Set down precisely the lines from the line with "Súhlasím (188, 2289)" through the end of the material, inclusive, and no pictures.

---+---

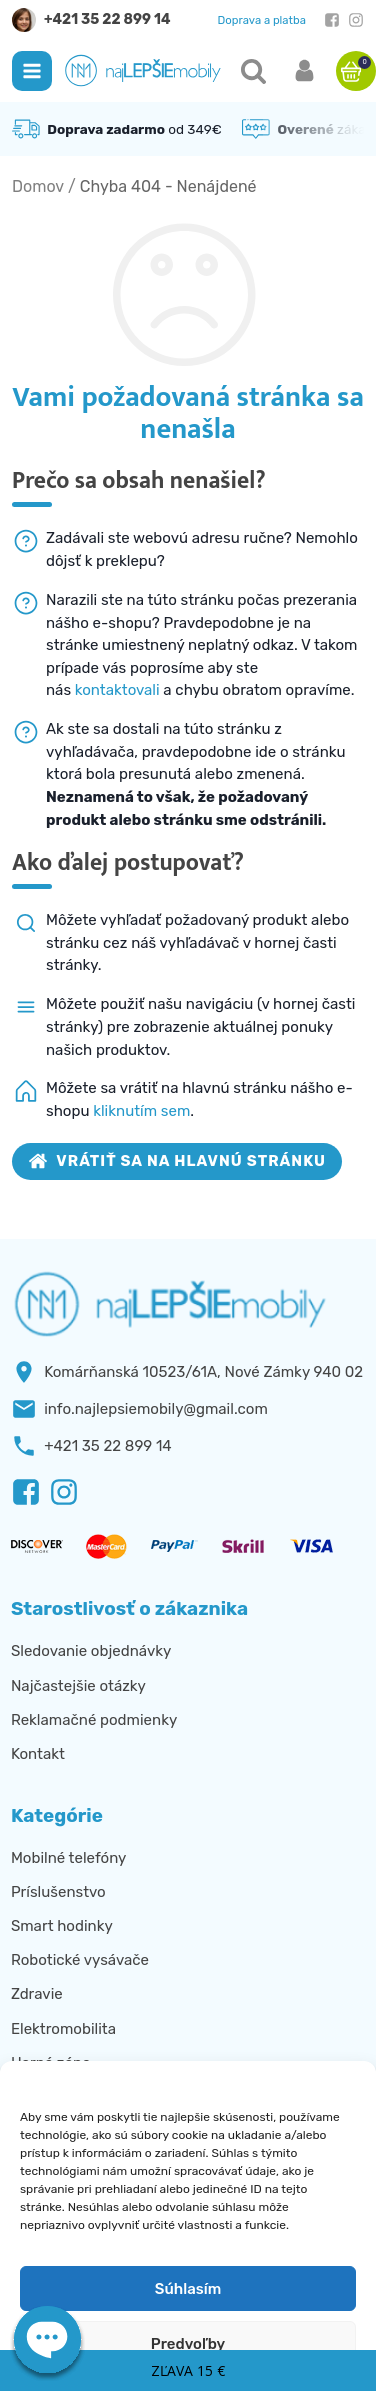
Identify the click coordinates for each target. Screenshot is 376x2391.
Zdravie (37, 1994)
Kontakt (38, 1754)
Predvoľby (188, 2344)
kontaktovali (117, 690)
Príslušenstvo (58, 1892)
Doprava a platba (262, 20)
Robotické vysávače (80, 1960)
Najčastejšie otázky (78, 1686)
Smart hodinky (62, 1926)
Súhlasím (188, 2289)
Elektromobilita (63, 2029)
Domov (38, 186)
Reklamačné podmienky (94, 1720)
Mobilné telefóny (69, 1858)
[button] (32, 71)
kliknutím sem (141, 1111)
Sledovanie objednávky (91, 1651)
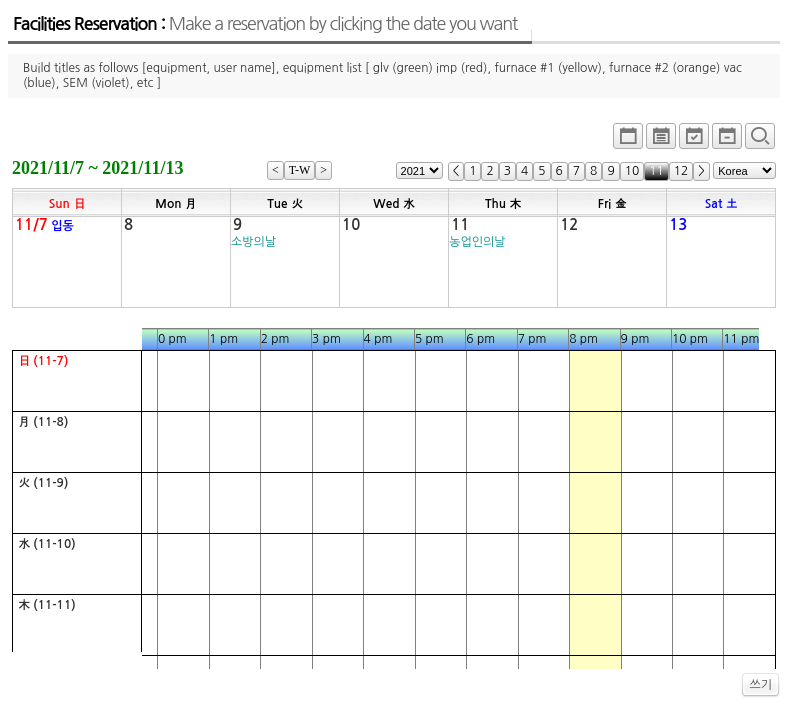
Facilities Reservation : (265, 24)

---+---

→ Exercise solution:
Súhlasím (188, 2289)
Elektromobilita (63, 2029)
Domov (38, 186)
Reklamačné podmienky (94, 1720)
Mobilné telefóny (69, 1858)
[button] (32, 71)
kliknutím sem (141, 1111)
Sledovanie objednávky (91, 1651)
Facilities Reservation : (265, 24)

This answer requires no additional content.